Spyre -mirando al mar- unió a la extensión su capacidad para la agilidad, mas cambiando la emisión: sonidos hermosos al lado de otros rayanos en el feísmo, para perplejidad de los presentes. En el barroco, según Celletti, había el gusto por los timbres estilizados, por lo que las voces comunes o vulgares -en este caso, sonidos puntuales- «o podían ser demasiado apreciadas». Arias de Haendel y Mozart, connotadas con el aria di tempesta, la épica del Rossini de Otello y Zelmira, con tiratas y saltos que dieron lugar a sonidos ásperos y aterciopelados y agudos poco proyectados. Gustó el fragmento de Il Pirata, de Bellini, y L’Esule (El exilio), de Verdi.

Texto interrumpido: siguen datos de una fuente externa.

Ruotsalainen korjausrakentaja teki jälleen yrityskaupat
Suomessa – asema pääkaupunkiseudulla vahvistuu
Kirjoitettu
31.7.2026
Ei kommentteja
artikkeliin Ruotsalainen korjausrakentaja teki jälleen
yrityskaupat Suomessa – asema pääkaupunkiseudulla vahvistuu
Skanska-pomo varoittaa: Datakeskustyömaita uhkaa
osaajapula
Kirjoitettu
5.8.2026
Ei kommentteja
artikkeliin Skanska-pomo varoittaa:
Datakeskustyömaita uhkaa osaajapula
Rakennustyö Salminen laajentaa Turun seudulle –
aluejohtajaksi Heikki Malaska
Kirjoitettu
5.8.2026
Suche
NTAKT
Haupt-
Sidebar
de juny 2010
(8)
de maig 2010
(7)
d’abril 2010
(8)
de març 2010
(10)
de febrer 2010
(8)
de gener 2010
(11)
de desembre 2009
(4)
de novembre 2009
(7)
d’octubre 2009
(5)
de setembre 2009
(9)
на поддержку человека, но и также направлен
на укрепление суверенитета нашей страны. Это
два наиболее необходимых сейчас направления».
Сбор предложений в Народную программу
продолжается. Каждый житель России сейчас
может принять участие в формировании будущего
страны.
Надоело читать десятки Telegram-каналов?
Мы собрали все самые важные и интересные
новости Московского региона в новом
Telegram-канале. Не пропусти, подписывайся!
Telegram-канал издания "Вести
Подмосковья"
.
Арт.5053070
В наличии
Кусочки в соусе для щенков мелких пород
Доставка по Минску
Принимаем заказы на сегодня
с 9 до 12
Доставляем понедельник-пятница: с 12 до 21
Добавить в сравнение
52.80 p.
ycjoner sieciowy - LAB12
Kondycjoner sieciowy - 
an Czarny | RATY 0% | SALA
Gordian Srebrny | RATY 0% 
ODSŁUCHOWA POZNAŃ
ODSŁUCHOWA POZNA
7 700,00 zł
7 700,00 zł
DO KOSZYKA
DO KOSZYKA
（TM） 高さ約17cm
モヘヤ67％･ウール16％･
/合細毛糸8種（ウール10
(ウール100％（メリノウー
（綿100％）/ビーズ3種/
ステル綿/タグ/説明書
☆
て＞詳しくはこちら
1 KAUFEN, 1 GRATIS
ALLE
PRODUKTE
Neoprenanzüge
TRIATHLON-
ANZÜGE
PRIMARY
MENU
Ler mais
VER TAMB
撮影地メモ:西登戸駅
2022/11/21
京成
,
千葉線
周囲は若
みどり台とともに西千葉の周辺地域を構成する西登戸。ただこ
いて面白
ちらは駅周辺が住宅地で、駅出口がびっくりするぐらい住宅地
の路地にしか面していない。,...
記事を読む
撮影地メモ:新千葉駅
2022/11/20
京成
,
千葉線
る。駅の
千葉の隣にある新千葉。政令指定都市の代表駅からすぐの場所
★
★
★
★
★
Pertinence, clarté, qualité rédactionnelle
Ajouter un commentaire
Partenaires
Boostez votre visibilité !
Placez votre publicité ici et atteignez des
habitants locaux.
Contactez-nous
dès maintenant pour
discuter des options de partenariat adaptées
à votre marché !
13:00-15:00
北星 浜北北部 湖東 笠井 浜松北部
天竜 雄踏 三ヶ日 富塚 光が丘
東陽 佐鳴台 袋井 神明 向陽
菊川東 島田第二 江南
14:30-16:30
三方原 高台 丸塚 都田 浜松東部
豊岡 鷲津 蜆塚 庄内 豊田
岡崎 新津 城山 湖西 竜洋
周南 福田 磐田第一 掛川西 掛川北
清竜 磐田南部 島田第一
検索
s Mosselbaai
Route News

Todo ello cantado en italiano, propenso a la emisión abierta.

Las tres primeras obras de la segunda parte eran en francés. La voz se redondeó, por obra y gracia del idioma y ganó en belleza en La Africana, La muette de portici y en Los Pescadores de Perlas. En esta, bien delineada, apareció el recurso de aquellos baritenores: subida al aguda con el falsetone, muy bien realizado. Volvió a cantar en italiano Un ballo in maschera y el Cielo e mar, de La Gioconda, mejorables en sonido y estilo y otro L’Esule, este de Rossini. La propina, sí encandiló al público: la romanza de La Tabernera del Puerto, con buen castellano y aceptable estilo. Pordoy fue buen acompañante. Con los bravos acabó la velada.